(Beginning of Supplied information)
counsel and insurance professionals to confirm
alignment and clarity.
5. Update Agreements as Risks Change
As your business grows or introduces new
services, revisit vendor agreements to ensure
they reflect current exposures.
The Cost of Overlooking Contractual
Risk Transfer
(End of Supplied information)
(Beginning of Supplied information)
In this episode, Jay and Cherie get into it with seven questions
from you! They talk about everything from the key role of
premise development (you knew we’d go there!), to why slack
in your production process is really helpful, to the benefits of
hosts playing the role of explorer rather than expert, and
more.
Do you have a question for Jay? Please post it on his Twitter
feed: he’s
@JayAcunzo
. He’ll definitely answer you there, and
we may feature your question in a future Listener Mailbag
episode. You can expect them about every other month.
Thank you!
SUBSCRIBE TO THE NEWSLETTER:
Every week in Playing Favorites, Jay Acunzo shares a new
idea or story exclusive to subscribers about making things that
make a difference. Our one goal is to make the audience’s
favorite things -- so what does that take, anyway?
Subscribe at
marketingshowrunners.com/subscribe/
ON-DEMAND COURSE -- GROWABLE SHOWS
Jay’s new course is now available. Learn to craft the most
(End of Supplied information)
• **Problem to work on**:
In the records above, find the line with "make a difference."; write out exactly that line and each one after it, stopping after the line with "Jay’s new course".

• **Result for this exercise**:
make a difference. Our one goal is to make the audience’s
favorite things -- so what does that take, anyway?
Subscribe at
marketingshowrunners.com/subscribe/
ON-DEMAND COURSE -- GROWABLE SHOWS
Jay’s new course is now available. Learn to craft the most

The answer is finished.